Eleen Schupp1, Rinke Stienstra1,2, Cees J. Tack1, Bastiaan E. de Galan1,3, Rick I. Meijer1, Hypo-RESOLVE consortium; 1 Department of Internal Medicine, Radboudumc, Nijmegen, Netherlands; 2 Division of Human Nutrition and Health, Wageningen University, Wageningen, Netherlands; 3 Department of Internal Medicine, Maastricht University Medical Centre, Maastricht, Netherlands
Background: Glycaemic variability (GV) has been associated to the progression of complications in both type 1 (T1D) and type 2 diabetes (T2D), but the underlying mechanism is not completely clear. We hypothesize that inflammation may be a mediating factor. The aim of this study is to determine the associations between GV and inflammation, and whether these differ between T1D and T2D.
Methods: This was a post-hoc analysis from the Hypo-METRICS study, involving 166 participants with T1D and 184 participants with insulin-treated T2D, who wore a CGM for 10 weeks. Mean glucose, standard deviation (SD), coefficient of variation (CV) and glycaemic variability percentage (GVP) were calculated from the CGM data. Circulating inflammatory proteins were measured using Olink Proteomics AB inflammation panel and compared between groups with high or low GV in both T1D and T2D. Whole blood flow cytometry was performed to determine the number of circulating immune cells (total white blood cells, neutrophils, monocytes and lymphocytes) in a subset of 31 T1D and 86 T2D participants. Spearman correlations were used for the associations with the different GV metrics.

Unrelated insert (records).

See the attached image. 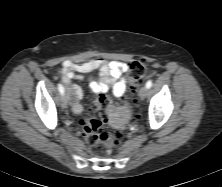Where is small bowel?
Returning a JSON list of instances; mask_svg holds the SVG:
<instances>
[{
  "label": "small bowel",
  "instance_id": "1",
  "mask_svg": "<svg viewBox=\"0 0 222 187\" xmlns=\"http://www.w3.org/2000/svg\"><path fill=\"white\" fill-rule=\"evenodd\" d=\"M96 70L100 71V79L89 80V87L94 93L104 95L111 90L114 96L121 97L126 92V63L115 60L107 61L104 59H92L84 63H74L69 60L64 61L59 69V74L68 92L72 96V108L77 114L81 113L83 110L81 103L83 91L78 85L71 84V82L72 80H82L83 74L91 73Z\"/></svg>",
  "mask_w": 222,
  "mask_h": 187
}]
</instances>
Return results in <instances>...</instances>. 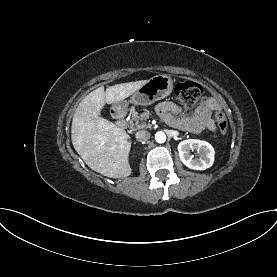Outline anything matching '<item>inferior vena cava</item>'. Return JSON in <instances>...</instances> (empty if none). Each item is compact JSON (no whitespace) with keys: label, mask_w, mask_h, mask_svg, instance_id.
Here are the masks:
<instances>
[{"label":"inferior vena cava","mask_w":277,"mask_h":277,"mask_svg":"<svg viewBox=\"0 0 277 277\" xmlns=\"http://www.w3.org/2000/svg\"><path fill=\"white\" fill-rule=\"evenodd\" d=\"M135 137L138 141H146L150 139V132L146 130H141L136 132Z\"/></svg>","instance_id":"1"}]
</instances>
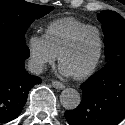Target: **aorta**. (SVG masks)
<instances>
[{"label": "aorta", "mask_w": 125, "mask_h": 125, "mask_svg": "<svg viewBox=\"0 0 125 125\" xmlns=\"http://www.w3.org/2000/svg\"><path fill=\"white\" fill-rule=\"evenodd\" d=\"M60 102L65 109L73 110L81 102L80 94L73 88H66L61 92Z\"/></svg>", "instance_id": "1"}]
</instances>
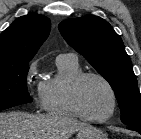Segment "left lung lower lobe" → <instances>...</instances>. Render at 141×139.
Here are the masks:
<instances>
[{
    "instance_id": "obj_1",
    "label": "left lung lower lobe",
    "mask_w": 141,
    "mask_h": 139,
    "mask_svg": "<svg viewBox=\"0 0 141 139\" xmlns=\"http://www.w3.org/2000/svg\"><path fill=\"white\" fill-rule=\"evenodd\" d=\"M128 129L134 130V131H136V132H138V133L141 134V126H140V125H130V126L128 127Z\"/></svg>"
}]
</instances>
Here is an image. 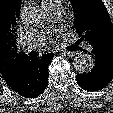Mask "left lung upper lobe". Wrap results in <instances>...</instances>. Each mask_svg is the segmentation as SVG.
<instances>
[{"label":"left lung upper lobe","mask_w":113,"mask_h":113,"mask_svg":"<svg viewBox=\"0 0 113 113\" xmlns=\"http://www.w3.org/2000/svg\"><path fill=\"white\" fill-rule=\"evenodd\" d=\"M75 11L79 41L113 51V24L102 0H70Z\"/></svg>","instance_id":"obj_1"}]
</instances>
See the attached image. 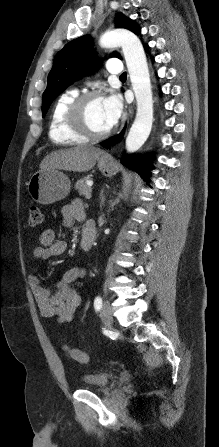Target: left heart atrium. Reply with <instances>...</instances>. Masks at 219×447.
<instances>
[{
  "label": "left heart atrium",
  "mask_w": 219,
  "mask_h": 447,
  "mask_svg": "<svg viewBox=\"0 0 219 447\" xmlns=\"http://www.w3.org/2000/svg\"><path fill=\"white\" fill-rule=\"evenodd\" d=\"M103 106L107 121L110 127H113L120 119L123 113V103L120 96L111 94L103 98Z\"/></svg>",
  "instance_id": "obj_1"
}]
</instances>
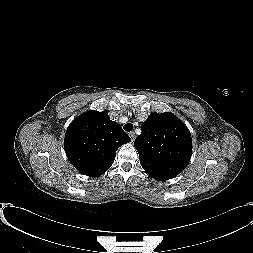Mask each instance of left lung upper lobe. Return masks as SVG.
Here are the masks:
<instances>
[{
	"mask_svg": "<svg viewBox=\"0 0 253 253\" xmlns=\"http://www.w3.org/2000/svg\"><path fill=\"white\" fill-rule=\"evenodd\" d=\"M141 130L134 146L143 169L152 178L171 179L187 166L192 154L191 134L173 114L151 113Z\"/></svg>",
	"mask_w": 253,
	"mask_h": 253,
	"instance_id": "obj_1",
	"label": "left lung upper lobe"
}]
</instances>
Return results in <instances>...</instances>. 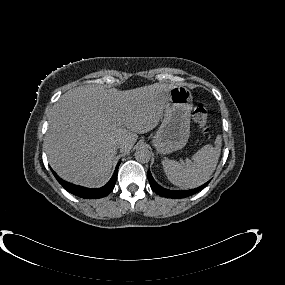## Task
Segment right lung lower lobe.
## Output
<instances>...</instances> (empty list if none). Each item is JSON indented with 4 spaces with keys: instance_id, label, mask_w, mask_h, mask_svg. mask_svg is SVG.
<instances>
[{
    "instance_id": "98d812e1",
    "label": "right lung lower lobe",
    "mask_w": 285,
    "mask_h": 285,
    "mask_svg": "<svg viewBox=\"0 0 285 285\" xmlns=\"http://www.w3.org/2000/svg\"><path fill=\"white\" fill-rule=\"evenodd\" d=\"M121 161L118 162L114 174L109 180V182L104 185L103 187L96 188V189H89L85 188L79 185H74L72 183L66 182L62 180L53 170V174L57 181L63 186L65 190H67L69 193L78 196L80 198H85V199H98V198H103L107 196L114 188L116 179H117V173H118V168L120 165Z\"/></svg>"
}]
</instances>
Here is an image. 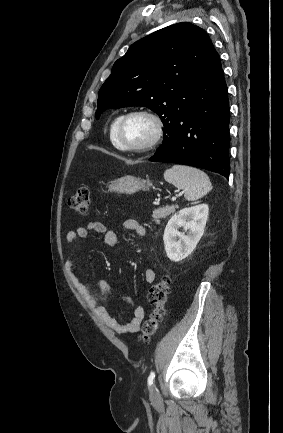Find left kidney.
<instances>
[{
	"label": "left kidney",
	"mask_w": 283,
	"mask_h": 433,
	"mask_svg": "<svg viewBox=\"0 0 283 433\" xmlns=\"http://www.w3.org/2000/svg\"><path fill=\"white\" fill-rule=\"evenodd\" d=\"M208 212L207 204H199L184 208L171 217L163 236L165 251L171 261H181L193 252L204 233ZM181 227L188 230V234L180 232Z\"/></svg>",
	"instance_id": "1"
}]
</instances>
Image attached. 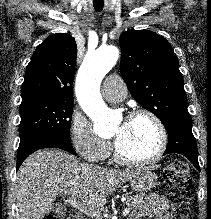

Results: Several inflammatory proteins were higher in participants with high GV compared to low GV, but the proteins differed between T1D and T2D. In T1D, mean glucose was positively correlated with the number of circulating neutrophils (rs=0.43, p=0.017). Conversely, both CV (rs=-0.36, p=0.047) and GVP (rs=-0.42, p=0.017) were inversely correlated with the number of circulating lymphocytes in T1D. In T2D, there were no such correlations, except that GVP was inversely correlated with the number of circulating lymphocytes (rs=-0.26, p=0.014).
Conclusion: GV is associated with circulating inflammatory protein levels and white blood cells, both in T1D and T2D. This association seems more pronounced in T1D, possibly because of the more profound GV in T1D. Based on these results, the link between GV and inflammation deserves further exploration.